Autism and Visual Supports
When you use a road map to understand how to get somewhere in an unfamiliar geography or you use a cookbook to try a new recipe, these are visual supports that most of us take for granted as a normal part of life. Could we live without such visual supports? Of course we could, but then we would limit ourselves to never driving outside of familiar territory without getting lost, or restricting our diet only to recipes that we could memorize.
Visual Supports: Picture Exchange Communication System (PECS)
Picture Exchange Communication Systems are at their core simply a visual representation of something, such as spoken words. People who are afflicted with autism will frequently state that they tend to “think in pictures” even though most people speak our thoughts with words and the spoken language. With PECS which is a visual support system, a written word and a picture or visual representation of that word appear side by side on a card. For example, the word “drink” is accompanied on a card with a picture of a glass of water or milk. In the way, people with autism are more easily able to grasp the concept that words have meaning, allowing the person with autism to understand association of the word with the actual physical item. Visual Schedules
In a school environment, remember that students with autism are most comfortable with a schedule that does not vary, and they do not handle “change” well. It has been found that teachers can use a visual support to show autistic students, which can help immensely. There are various ways to accomplish this. One such method would be a card with a picture of the clock at 11:30 and a picture of the cafeteria, perhaps with another picture of food, to help the student associate the fact that lunch will occur at 11:30. Another example would be to take pictures of various parts of the school, such as the caffetia, the gym, the playground, etc, and to post those pictures on a bulletin board in the classroom. When it is time to go to the next activity, the teacher would go to the bulletin board and point to the picture that represents the next activity. Such visual supports, also known as a “visual schedule”, help the autistic student accept the change in schedule or routine.

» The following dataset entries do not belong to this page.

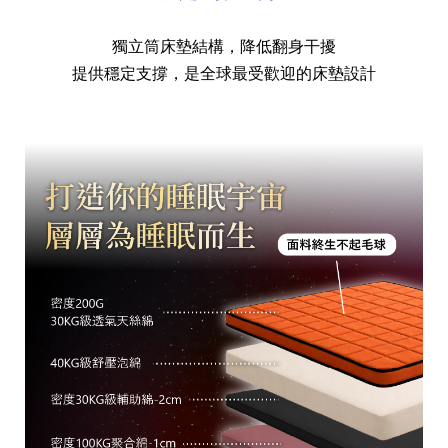
獨立筒床墊結構，降低翻身干擾
提供穩定支撐，是全球最受歡迎的床墊設計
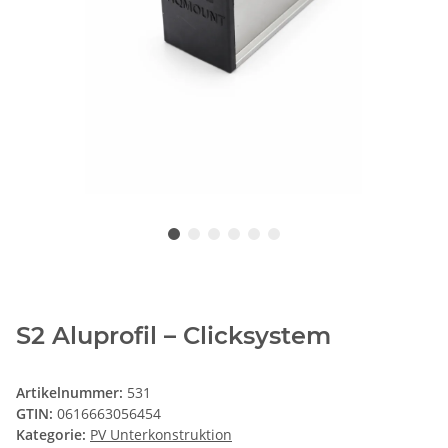
S2 Aluprofil – Clicksystem
Artikelnummer:
531
GTIN:
0616663056454
Kategorie:
PV Unterkonstruktion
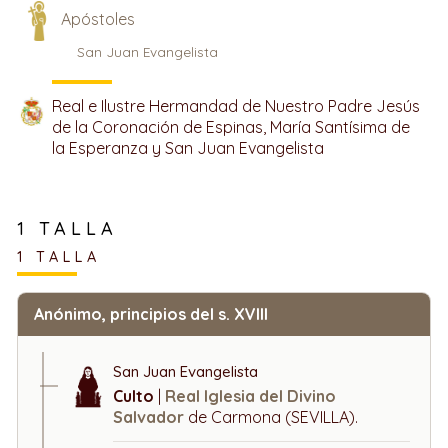
Apóstoles
San Juan Evangelista
Real e Ilustre Hermandad de Nuestro Padre Jesús
de la Coronación de Espinas, María Santísima de
la Esperanza y San Juan Evangelista
1 TALLA
1 TALLA
Anónimo, principios del s. XVIII
San Juan Evangelista
Culto
|
Real Iglesia del Divino
Salvador
de Carmona (SEVILLA).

The concept of the visual support or visual schedule can be expanded into an asset to help autistic people with expressing emotions. Some think that autistic people do not have emotions, but nothing could be further from the truth. In reality, autistic people have at least as much emotion as anyone else, but they frequently have a problem in expressing those emotions, or at least expressing them in a manner that is socially acceptable, or even in words. Visual supports have been used to help autistic students to express their emotions, like showing pictures that designate happy, angry, sad, etc, and the associated word on the card or poster with the picture.